* Task goal: Please filter the entries for the word "natural" and copy every line that has it.

* Data extract:
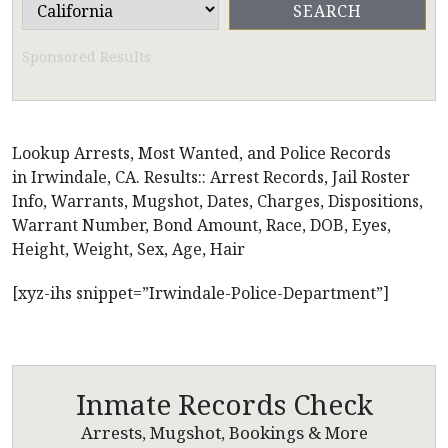
Sponsored Results
Lookup Arrests, Most Wanted, and Police Records
in Irwindale, CA. Results:: Arrest Records, Jail Roster
Info, Warrants, Mugshot, Dates, Charges, Dispositions,
Warrant Number, Bond Amount, Race, DOB, Eyes,
Height, Weight, Sex, Age, Hair
[xyz-ihs snippet=”Irwindale-Police-Department”]
Inmate Records Check
Arrests, Mugshot, Bookings & More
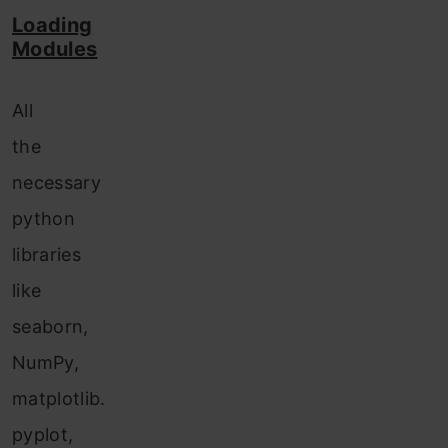
Loading
Modules
All
the
necessary
python
libraries
like
seaborn,
NumPy,
matplotlib.
pyplot,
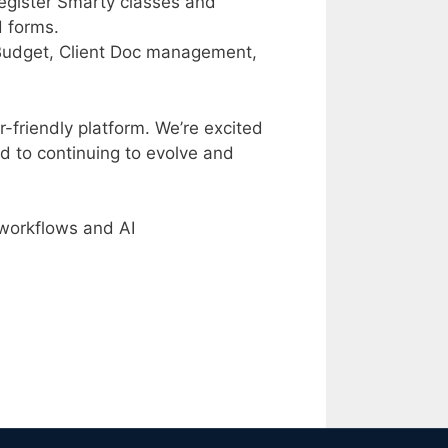
register Smarty classes and
d forms.
 Budget, Client Doc management,
-friendly platform. We’re excited
d to continuing to evolve and
workflows and AI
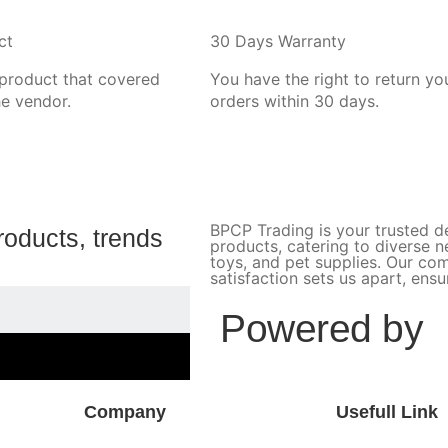
ct
30 Days Warranty
 product that covered
You have the right to return yo
he vendor.
orders within 30 days.
BPCP Trading is your trusted de
roducts, trends
products, catering to diverse 
toys, and pet supplies. Our c
satisfaction sets us apart, ens
Powered by
Company
Usefull Link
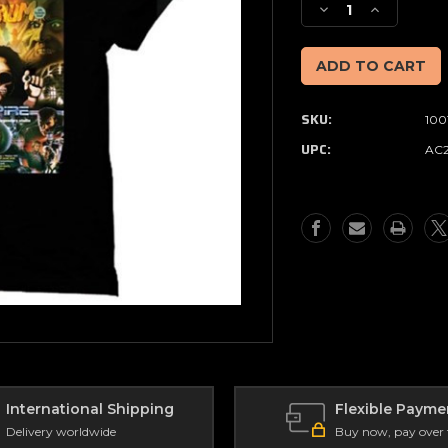
Decrease
Increase
Quantity
Quantity
of
of
Full
Full
Moon
Moon
-
-
SKU:
100
Delirium
Delirium
Magazine
Magazine
UPC:
AC
Empire
Empire
T-
T-
Shirt
Shirt
(Size
(Size
L)
L)
International Shipping
Flexible Payme
Delivery worldwide
Buy now, pay over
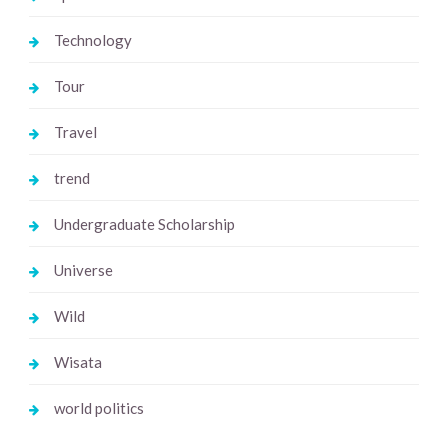
Technology
Tour
Travel
trend
Undergraduate Scholarship
Universe
Wild
Wisata
world politics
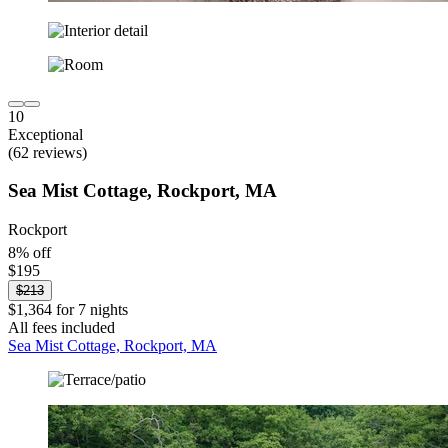
10
Exceptional
(62 reviews)
Sea Mist Cottage, Rockport, MA
Rockport
8% off
$195
$213
$1,364 for 7 nights
All fees included
Sea Mist Cottage, Rockport, MA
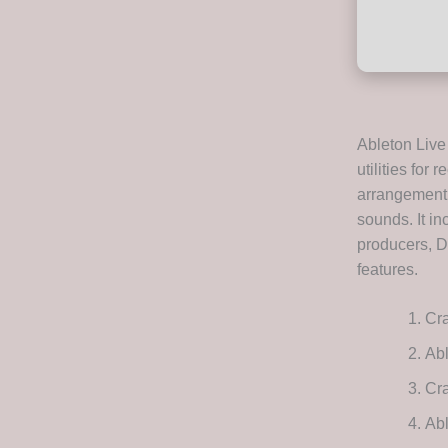
Ableton Live
utilities for
arrangement v
sounds. It i
producers, D
features.
Cra
Abl
Cra
Ab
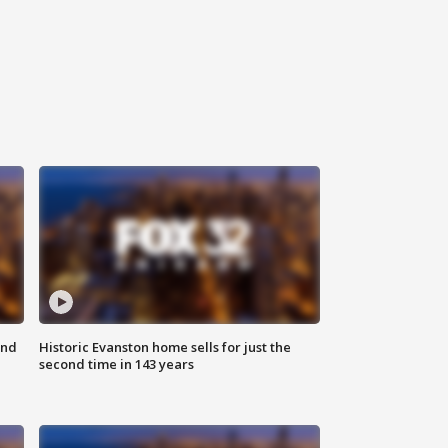
ond
Historic Evanston home sells for just the
second time in 143 years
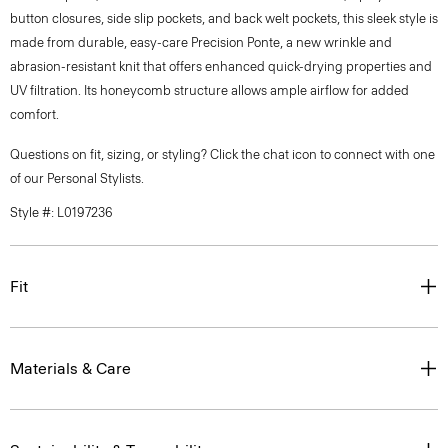
button closures, side slip pockets, and back welt pockets, this sleek style is
made from durable, easy-care Precision Ponte, a new wrinkle and
abrasion-resistant knit that offers enhanced quick-drying properties and
UV filtration. Its honeycomb structure allows ample airflow for added
comfort.
Questions on fit, sizing, or styling? Click the chat icon to connect with one
of our Personal Stylists.
Style #: L0197236
Fit
Materials & Care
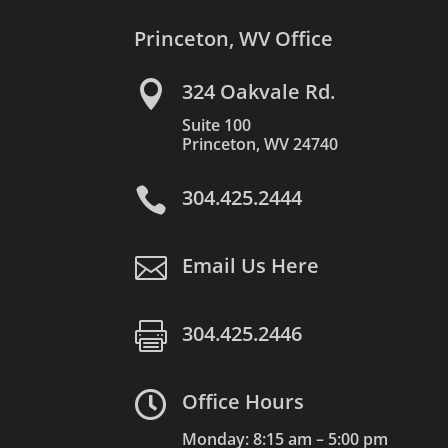
Princeton, WV Office

324 Oakvale Rd.
Suite 100
Princeton, WV 24740

304.425.2444

Email Us Here

304.425.2446

Office Hours
Monday: 8:15 am – 5:00 pm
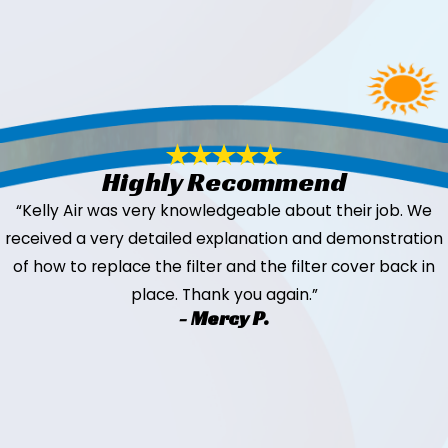
Highly Recommend
“Kelly Air was very knowledgeable about their job. We
received a very detailed explanation and demonstration
of how to replace the filter and the filter cover back in
place. Thank you again.”
- Mercy P.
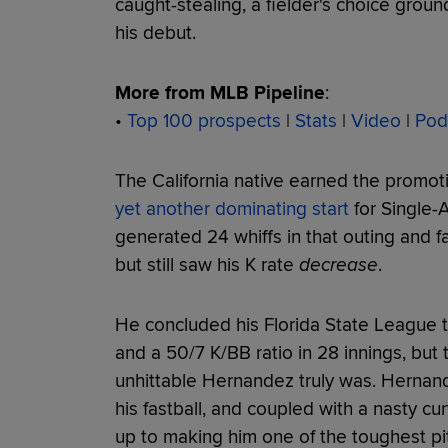
caught-stealing, a fielder's choice groun
his debut.
More from MLB Pipeline
:
•
Top 100 prospects
|
Stats
|
Video
|
Pod
The California native earned the promoti
yet another dominating start
for Single-
generated 24 whiffs in that outing and f
but still saw his K rate
decrease
.
He concluded his Florida State League 
and a 50/7 K/BB ratio in 28 innings, but 
unhittable Hernandez truly was. Hernand
his fastball, and coupled with a nasty cur
up to making him one of the toughest pit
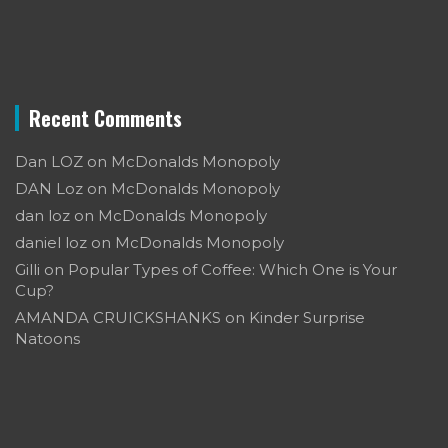
Recent Comments
Dan LOZ
on
McDonalds Monopoly
DAN Loz
on
McDonalds Monopoly
dan loz
on
McDonalds Monopoly
daniel loz
on
McDonalds Monopoly
Gilli
on
Popular Types of Coffee: Which One is Your
Cup?
AMANDA CRUICKSHANKS
on
Kinder Surprise
Natoons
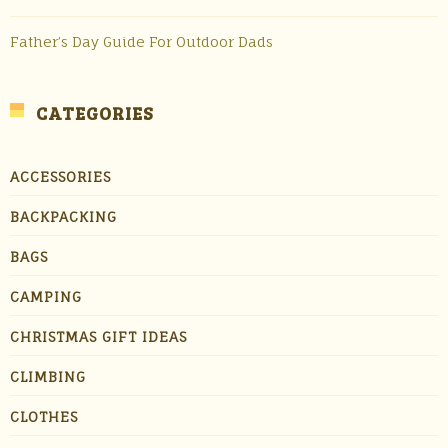
Father’s Day Guide For Outdoor Dads
CATEGORIES
ACCESSORIES
BACKPACKING
BAGS
CAMPING
CHRISTMAS GIFT IDEAS
CLIMBING
CLOTHES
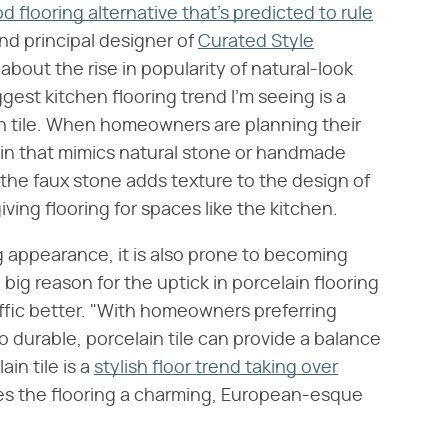
 flooring alternative that's predicted to rule
and principal designer of
Curated Style
about the rise in popularity of natural-look
ggest kitchen flooring trend I'm seeing is a
in tile. When homeowners are planning their
in that mimics natural stone or handmade
t the faux stone adds texture to the design of
ving flooring for spaces like the kitchen.
g appearance, it is also prone to becoming
big reason for the uptick in porcelain flooring
affic better. "With homeowners preferring
o durable, porcelain tile can provide a balance
in tile is a
stylish floor trend taking over
ves the flooring a charming, European-esque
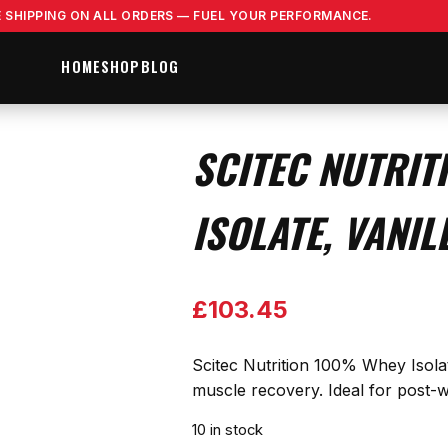
E SHIPPING ON ALL ORDERS — FUEL YOUR PERFORMANCE.
HOME
SHOP
BLOG
SCITEC NUTRIT
ISOLATE, VANIL
£
103.45
Scitec Nutrition 100% Whey Isolate
muscle recovery. Ideal for post-wo
10 in stock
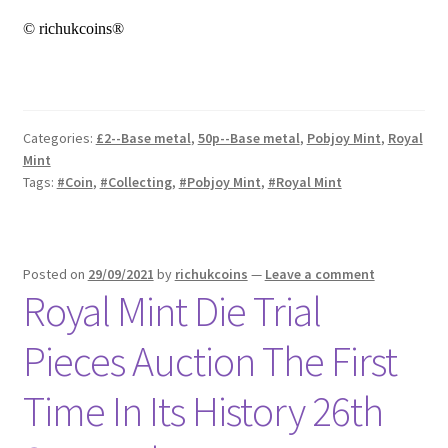
© richukcoins®
Categories:
£2--Base metal
,
50p--Base metal
,
Pobjoy Mint
,
Royal
Mint
Tags:
#Coin
,
#Collecting
,
#Pobjoy Mint
,
#Royal Mint
Posted on
29/09/2021
by
richukcoins
—
Leave a comment
Royal Mint Die Trial
Pieces Auction The First
Time In Its History 26th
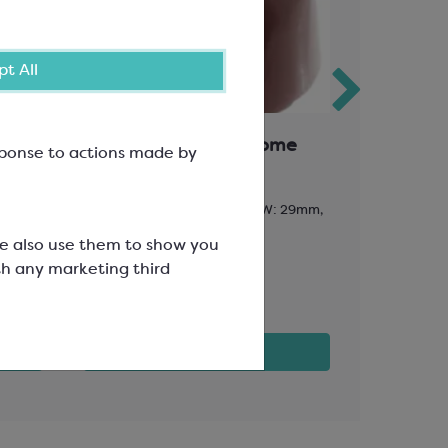
t All
Chocolate Mould; Dome
Coloured
esponse to actions made by
Sunny Ye
13g; 32 per mould; L: 29mm, W: 29mm,
Artist E171 F
H: 21mm
SCR1009
We also use them to show you
SMP3538
th any marketing third
£16.23
£28.89
View product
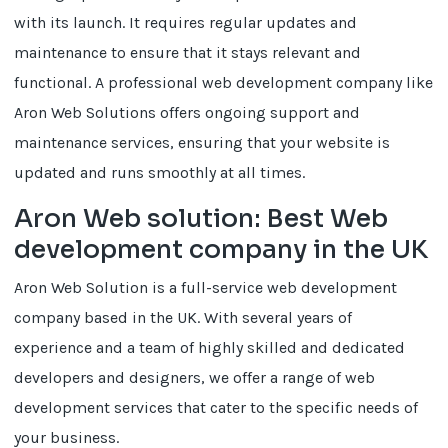
with its launch. It requires regular updates and
maintenance to ensure that it stays relevant and
functional. A professional web development company like
Aron Web Solutions offers ongoing support and
maintenance services, ensuring that your website is
updated and runs smoothly at all times.
Aron Web solution: Best Web
development company in the UK
Aron Web Solution is a full-service web development
company based in the UK. With several years of
experience and a team of highly skilled and dedicated
developers and designers, we offer a range of web
development services that cater to the specific needs of
your business.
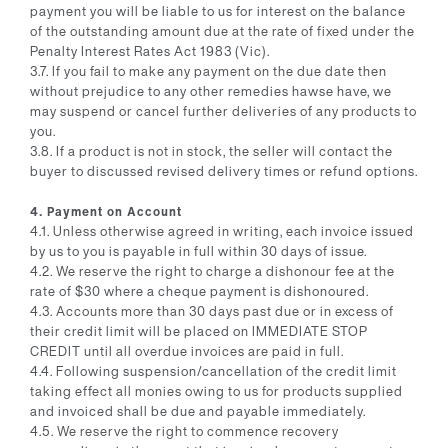
payment you will be liable to us for interest on the balance
of the outstanding amount due at the rate of fixed under the
Penalty Interest Rates Act 1983 (Vic).
3.7. If you fail to make any payment on the due date then
without prejudice to any other remedies hawse have, we
may suspend or cancel further deliveries of any products to
you.
3.8. If a product is not in stock, the seller will contact the
buyer to discussed revised delivery times or refund options.
4. Payment on Account
4.1. Unless otherwise agreed in writing, each invoice issued
by us to you is payable in full within 30 days of issue.
4.2. We reserve the right to charge a dishonour fee at the
rate of $30 where a cheque payment is dishonoured.
4.3. Accounts more than 30 days past due or in excess of
their credit limit will be placed on IMMEDIATE STOP
CREDIT until all overdue invoices are paid in full.
4.4. Following suspension/cancellation of the credit limit
taking effect all monies owing to us for products supplied
and invoiced shall be due and payable immediately.
4.5. We reserve the right to commence recovery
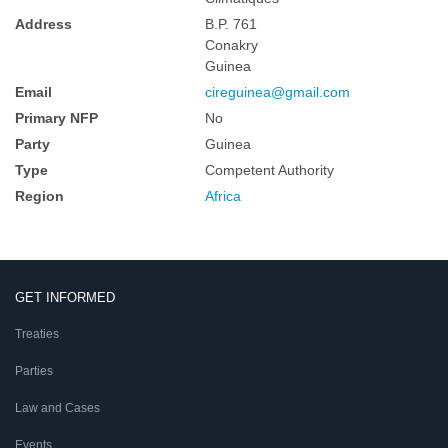
Address
B.P. 761
Conakry
Guinea
Email
cireguinea@gmail.com
Primary NFP
No
Party
Guinea
Type
Competent Authority
Region
Africa
GET INFORMED
Treaties
Parties
Law and Cases
Events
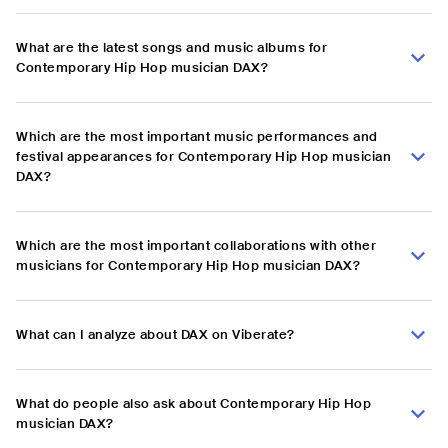
What are the latest songs and music albums for
Contemporary Hip Hop musician DAX?
Which are the most important music performances and
festival appearances for Contemporary Hip Hop musician
DAX?
Which are the most important collaborations with other
musicians for Contemporary Hip Hop musician DAX?
What can I analyze about DAX on Viberate?
What do people also ask about Contemporary Hip Hop
musician DAX?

* Answer to this task:
about the rise in popularity of natural-look
in that mimics natural stone or handmade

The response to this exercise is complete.